Effect of general election on EU membership

Brendan Donnelly, Director of the Federal Trust and Treasurer of the European Movement UK writes here. Two paragraphs stood out for me.

Britain’s future in the European Union will be greatly affected by the results our idiosyncratic electoral system generates for the next Parliament. It is only if Labour is able, alone or in coalition, to construct a government likely to last for five years that the uncertainty around British membership will be dissipated.  Labour has said often and forcefully that it would only put the question of British membership of the Union to a referendum if it wished in government to sign a further European Treaty involving significant further sovereignty-pooling by the United Kingdom. No such prospect is imminent or indeed likely in the foreseeable future.  If the Parliamentary arithmetic allowed the Labour Party and, say, the Liberal Democrats to achieve together an absolute majority after May, the possibility of the European referendum pledged by the Conservative Party would recede into the distant future. Present predictions do not however suggest that even a coalition between Labour and the Liberal Democrats would suffice for a Parliamentary majority after the next General Election. Any Labour government would probably need to come to an arrangement with the SNP, an arrangement the terms and duration of which are extremely difficult to predict.

I am not quite as sanguine as Mr Donnelly. Labour has a significant number of Eurosceptics in its ranks and it would be surprising if the make-up of the parliamentary party after the election were to be much different. Moreover, the Blair-Brown years were marked by a distancing from the EU.

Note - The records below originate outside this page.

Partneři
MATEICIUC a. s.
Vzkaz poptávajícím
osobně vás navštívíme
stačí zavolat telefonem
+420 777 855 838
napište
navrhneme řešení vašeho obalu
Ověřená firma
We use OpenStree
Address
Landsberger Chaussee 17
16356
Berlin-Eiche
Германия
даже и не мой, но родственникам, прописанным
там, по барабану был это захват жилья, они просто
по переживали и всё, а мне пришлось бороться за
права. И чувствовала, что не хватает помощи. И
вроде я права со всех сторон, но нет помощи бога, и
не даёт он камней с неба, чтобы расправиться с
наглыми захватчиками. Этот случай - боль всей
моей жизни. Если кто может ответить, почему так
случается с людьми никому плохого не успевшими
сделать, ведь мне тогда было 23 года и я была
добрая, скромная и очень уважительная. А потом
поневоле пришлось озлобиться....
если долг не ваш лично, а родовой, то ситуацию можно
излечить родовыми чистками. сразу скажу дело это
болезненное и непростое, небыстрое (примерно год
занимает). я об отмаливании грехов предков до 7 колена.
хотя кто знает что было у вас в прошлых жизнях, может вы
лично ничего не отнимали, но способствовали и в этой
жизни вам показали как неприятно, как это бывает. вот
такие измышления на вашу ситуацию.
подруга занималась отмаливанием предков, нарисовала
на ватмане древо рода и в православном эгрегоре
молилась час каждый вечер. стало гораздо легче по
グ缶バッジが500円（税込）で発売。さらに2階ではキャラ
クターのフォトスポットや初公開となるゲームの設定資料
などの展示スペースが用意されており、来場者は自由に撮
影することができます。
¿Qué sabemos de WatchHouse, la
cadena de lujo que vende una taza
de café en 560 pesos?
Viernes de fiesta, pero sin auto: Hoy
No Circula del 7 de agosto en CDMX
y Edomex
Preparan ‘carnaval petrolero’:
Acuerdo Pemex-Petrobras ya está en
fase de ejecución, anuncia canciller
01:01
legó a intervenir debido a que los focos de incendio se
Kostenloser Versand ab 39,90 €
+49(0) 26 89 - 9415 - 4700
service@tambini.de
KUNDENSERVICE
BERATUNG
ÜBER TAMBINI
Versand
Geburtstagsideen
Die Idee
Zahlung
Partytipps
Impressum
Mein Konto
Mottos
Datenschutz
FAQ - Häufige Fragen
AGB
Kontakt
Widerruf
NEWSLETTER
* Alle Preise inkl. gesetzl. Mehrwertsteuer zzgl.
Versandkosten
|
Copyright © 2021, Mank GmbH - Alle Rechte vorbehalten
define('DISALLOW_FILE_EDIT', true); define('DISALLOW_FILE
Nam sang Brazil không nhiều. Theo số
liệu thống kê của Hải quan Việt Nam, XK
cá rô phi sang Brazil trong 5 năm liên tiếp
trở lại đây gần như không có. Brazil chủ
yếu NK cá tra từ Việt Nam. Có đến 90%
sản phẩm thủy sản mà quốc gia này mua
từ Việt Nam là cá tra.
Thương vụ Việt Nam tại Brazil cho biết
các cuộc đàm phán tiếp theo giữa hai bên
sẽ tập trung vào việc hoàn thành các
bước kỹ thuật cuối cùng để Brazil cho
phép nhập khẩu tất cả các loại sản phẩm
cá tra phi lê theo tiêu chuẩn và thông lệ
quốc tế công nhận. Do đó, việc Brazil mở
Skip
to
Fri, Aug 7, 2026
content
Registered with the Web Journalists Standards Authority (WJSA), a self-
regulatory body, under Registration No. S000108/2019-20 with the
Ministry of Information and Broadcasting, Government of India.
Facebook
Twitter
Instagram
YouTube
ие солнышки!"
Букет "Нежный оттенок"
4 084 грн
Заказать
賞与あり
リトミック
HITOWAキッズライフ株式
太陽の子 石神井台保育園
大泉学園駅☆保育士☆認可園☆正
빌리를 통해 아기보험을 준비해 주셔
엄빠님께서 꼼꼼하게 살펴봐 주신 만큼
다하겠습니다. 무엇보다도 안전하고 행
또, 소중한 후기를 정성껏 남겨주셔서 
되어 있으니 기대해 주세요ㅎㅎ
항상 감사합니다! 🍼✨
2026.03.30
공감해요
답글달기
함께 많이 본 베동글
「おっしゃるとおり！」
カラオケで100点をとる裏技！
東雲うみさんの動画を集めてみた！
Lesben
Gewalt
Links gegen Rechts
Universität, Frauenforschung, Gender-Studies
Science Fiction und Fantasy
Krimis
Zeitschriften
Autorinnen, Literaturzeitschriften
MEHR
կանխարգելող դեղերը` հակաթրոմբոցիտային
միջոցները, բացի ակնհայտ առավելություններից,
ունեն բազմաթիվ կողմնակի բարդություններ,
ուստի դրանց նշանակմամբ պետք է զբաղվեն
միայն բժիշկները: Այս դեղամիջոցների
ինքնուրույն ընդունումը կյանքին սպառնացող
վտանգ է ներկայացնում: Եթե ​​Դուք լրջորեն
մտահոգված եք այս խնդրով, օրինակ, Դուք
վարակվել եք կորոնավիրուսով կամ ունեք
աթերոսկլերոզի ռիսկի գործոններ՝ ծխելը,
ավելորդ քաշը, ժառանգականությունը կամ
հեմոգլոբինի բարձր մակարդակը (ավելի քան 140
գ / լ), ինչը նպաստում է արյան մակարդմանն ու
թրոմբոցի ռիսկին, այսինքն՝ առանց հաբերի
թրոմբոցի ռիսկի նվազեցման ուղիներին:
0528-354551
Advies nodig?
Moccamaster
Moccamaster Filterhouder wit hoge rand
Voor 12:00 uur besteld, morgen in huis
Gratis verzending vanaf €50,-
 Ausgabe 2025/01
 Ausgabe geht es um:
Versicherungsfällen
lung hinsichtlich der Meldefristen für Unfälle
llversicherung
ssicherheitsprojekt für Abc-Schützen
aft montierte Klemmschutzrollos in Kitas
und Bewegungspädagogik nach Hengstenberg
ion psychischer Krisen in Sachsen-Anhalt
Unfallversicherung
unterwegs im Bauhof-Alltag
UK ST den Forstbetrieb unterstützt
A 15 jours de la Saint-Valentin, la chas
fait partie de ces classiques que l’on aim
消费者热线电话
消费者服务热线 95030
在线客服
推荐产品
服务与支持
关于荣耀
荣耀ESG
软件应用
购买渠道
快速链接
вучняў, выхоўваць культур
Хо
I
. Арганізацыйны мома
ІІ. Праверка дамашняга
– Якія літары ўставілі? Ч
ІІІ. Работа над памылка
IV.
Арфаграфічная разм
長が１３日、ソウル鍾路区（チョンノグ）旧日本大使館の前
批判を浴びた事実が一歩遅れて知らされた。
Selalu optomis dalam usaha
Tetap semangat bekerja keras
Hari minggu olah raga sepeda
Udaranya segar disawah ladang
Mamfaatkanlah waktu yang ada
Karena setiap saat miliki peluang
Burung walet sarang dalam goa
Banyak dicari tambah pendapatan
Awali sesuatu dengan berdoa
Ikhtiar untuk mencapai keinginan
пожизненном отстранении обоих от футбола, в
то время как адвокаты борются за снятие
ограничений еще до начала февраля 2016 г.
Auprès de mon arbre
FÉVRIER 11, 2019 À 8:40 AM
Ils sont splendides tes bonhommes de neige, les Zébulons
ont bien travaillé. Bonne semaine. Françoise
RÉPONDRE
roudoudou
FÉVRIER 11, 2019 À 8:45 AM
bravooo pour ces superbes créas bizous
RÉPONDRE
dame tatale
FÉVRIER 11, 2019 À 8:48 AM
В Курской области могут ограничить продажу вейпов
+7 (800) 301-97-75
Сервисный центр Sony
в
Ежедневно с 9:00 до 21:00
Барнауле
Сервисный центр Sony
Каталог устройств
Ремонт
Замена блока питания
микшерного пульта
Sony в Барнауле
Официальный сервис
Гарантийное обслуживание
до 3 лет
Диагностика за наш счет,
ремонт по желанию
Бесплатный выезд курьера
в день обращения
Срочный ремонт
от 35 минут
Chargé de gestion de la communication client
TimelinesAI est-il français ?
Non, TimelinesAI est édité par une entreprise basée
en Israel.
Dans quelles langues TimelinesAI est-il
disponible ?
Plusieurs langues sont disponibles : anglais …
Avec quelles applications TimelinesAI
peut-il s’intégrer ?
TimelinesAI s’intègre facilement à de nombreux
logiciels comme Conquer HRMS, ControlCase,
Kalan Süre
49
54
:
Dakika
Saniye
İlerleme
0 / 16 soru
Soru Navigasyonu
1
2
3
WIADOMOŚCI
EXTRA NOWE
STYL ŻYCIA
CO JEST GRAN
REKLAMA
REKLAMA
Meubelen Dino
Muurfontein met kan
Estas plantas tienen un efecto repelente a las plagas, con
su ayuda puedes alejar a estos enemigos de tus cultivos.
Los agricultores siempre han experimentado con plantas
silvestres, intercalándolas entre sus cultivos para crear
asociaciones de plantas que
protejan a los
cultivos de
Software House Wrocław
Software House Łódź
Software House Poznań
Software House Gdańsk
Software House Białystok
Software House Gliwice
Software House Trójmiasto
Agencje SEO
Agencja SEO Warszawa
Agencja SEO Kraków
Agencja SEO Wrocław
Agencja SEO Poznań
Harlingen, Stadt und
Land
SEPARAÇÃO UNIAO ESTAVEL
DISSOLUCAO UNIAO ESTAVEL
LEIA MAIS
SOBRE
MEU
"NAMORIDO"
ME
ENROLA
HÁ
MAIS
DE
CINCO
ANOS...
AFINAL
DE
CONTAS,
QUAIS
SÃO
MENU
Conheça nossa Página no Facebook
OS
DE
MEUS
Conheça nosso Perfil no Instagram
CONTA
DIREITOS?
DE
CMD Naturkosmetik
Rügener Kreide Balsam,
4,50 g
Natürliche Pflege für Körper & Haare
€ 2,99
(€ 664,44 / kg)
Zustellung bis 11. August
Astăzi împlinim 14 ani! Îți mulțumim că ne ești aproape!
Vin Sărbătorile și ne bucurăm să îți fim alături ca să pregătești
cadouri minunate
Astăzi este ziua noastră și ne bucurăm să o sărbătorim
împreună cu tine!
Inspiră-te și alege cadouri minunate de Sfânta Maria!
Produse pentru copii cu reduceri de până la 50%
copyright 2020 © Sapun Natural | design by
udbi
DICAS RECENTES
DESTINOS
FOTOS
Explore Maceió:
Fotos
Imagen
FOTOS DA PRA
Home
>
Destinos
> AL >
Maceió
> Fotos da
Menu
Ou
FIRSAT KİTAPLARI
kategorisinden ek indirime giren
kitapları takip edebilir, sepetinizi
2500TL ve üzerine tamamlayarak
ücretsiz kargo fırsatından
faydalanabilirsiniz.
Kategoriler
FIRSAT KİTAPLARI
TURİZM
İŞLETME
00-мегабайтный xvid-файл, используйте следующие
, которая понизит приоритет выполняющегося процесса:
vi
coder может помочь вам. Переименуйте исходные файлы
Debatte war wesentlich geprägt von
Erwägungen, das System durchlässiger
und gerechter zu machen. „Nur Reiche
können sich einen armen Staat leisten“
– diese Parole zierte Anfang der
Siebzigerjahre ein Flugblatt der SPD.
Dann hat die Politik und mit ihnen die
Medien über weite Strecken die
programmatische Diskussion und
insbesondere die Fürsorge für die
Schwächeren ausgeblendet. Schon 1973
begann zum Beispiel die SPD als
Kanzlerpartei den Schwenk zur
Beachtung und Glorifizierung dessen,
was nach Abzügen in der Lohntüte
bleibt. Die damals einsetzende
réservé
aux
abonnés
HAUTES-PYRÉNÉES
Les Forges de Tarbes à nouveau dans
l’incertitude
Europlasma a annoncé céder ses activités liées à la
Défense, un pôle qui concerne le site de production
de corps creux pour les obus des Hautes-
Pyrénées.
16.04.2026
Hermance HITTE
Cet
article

If on the other hand the Conservative Party is able to form the next British government, alone or in coalition, there will certainly be a referendum on the United Kingdom’s membership of the European Union. Uncertainty will continue however to attach to the date, the circumstances and the outcome of this referendum.  There have been suggestions that Mr. Cameron, possibly in deference to the wishes of UKIP, may wish to hold an earlier referendum than his originally favoured date of 2017. This would be to recognize the unachievability of the radical renegotiation of the terms of British membership of the Union which many Conservatives favour and which Mr. Cameron has publicly supported until now. An early referendum would have the advantage from Mr. Cameron’s point of view of bringing the European issue more quickly to a head within his party.  He will dread the prospect of two years of largely futile “renegotiation” with his European partners, accompanied by complaints from his backbenchers that he is not being ambitious enough in his demands.  Nevertheless, Mr. Cameron must be aware that an early referendum will expose him to the accusation of abandoning the careful compromise that kept the Conservative Party together in the latter half of the last Parliament, a compromise to which significant renegotiation of the terms of British membership of the European Union was essential.
A great opportunity for an in/out referendum, which would have cleared the air for a generation, was missed in 2012. I would still trust the British people not to be swayed by the disproportionate amount of anti-EU propaganda in the media, including the BBC, but it could be a close-run thing, especially if the party in opposition treats a referendum as a verdict on the incumbent government rather than on its merits. The wrong decision would also give an irresistible boost to Scottish separatism.